As someone who lived in the city during that barbaric decade, the Blackstuff Boys became symbolic victims of state brutality, a capitalist system where profit took precedence over people.

Formerly employed in road surfacing work, actually laying down the blackstuff, what the Boys really wanted was regular work, the means of providing for their families and contributing to society as a whole.

“Gizza job. I can do that.”

In reality, employers withdrew from creating real jobs and became leading players in the so-called purple economy where workers did one-off random projects and were paid in cash as back handers, something for which the Blackstuff Boys were woefully ill-equipped.

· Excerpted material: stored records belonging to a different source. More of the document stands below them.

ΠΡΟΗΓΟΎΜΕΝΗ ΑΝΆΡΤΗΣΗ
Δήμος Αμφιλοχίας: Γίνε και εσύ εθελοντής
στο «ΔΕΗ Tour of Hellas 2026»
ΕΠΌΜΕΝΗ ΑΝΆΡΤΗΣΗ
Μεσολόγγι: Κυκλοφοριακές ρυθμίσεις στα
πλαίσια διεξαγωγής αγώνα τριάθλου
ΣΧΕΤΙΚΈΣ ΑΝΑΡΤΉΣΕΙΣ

Yet officials from the Department of Employment were constantly checking up and investigating “the scroungers,” threatening, or actually withdrawing unemployment benefits to ‘keep them on their toes’ while turning a complete blind eye to the underhanded activities of the bosses.

The Boys stay united, singing meaningful songs with lines like “we’re on the road to God knows where” interspersed with outbursts of anger applied via Glasgow kisses (head butting)!!

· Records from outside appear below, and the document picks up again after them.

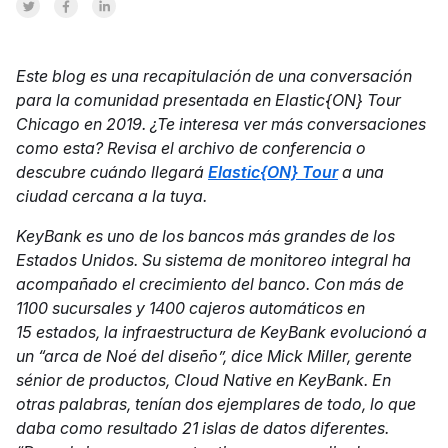
Share on Twitter
Share on Facebook
Share on LinkedInr
Este blog es una recapitulación de una conversación
para la comunidad presentada en Elastic{ON} Tour
Chicago en 2019. ¿Te interesa ver más conversaciones
como esta? Revisa el archivo de conferencia o
descubre cuándo llegará
Elastic{ON} Tour
a una
ciudad cercana a la tuya.
KeyBank es uno de los bancos más grandes de los
Estados Unidos. Su sistema de monitoreo integral ha
acompañado el crecimiento del banco. Con más de
1100 sucursales y 1400 cajeros automáticos en
15 estados, la infraestructura de KeyBank evolucionó a
un “arca de Noé del diseño”, dice Mick Miller, gerente
sénior de productos, Cloud Native en KeyBank. En
otras palabras, tenían dos ejemplares de todo, lo que
daba como resultado 21 islas de datos diferentes.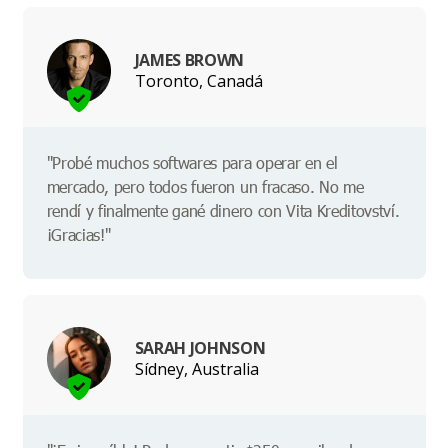
JAMES BROWN
Toronto, Canadá
"Probé muchos softwares para operar en el
mercado, pero todos fueron un fracaso. No me
rendí y finalmente gané dinero con Vita Kreditovství.
¡Gracias!"
SARAH JOHNSON
Sídney, Australia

We witness the effects of unemployment on both themselves and their families trapped in poverty — mental breakdown, dreams shattered, lives destroyed.

Yosser is advised to seek help, social support. He visits the two cathedrals, walking along the road that links them, ironically called Hope Street — a priest says to him, “don’t call me father, I’m Dan,” to which Yosser replies, “I’m desperate Dan.”  

Yet all the church can do is to offer him the prospect of a possible afterlife, not an improvement in life itself.

Watching this reconstructed drama, Thatcher’s Britain of the 1980s doesn’t feel like past history. Pain, rage, poverty, deprivation, economic chaos, lack of social support, have all returned.

Back then, the root cause was unemployment. Today, thanks to low wages, high costs, lax employment laws like zero-hour contracts, millions of people work long hours in paid employment but still cannot afford food, rent, heating, the basics of a decent life.

When the show ended, the audience, having clearly identified with messages coming from the storyline, cheered tumultuously, gave the outstanding cast a prolonged and standing ovation.

This is an unmissable piece of theatre and the tickets are affordable. Make the journey to Liverpool – see the play – you won’t be disappointed.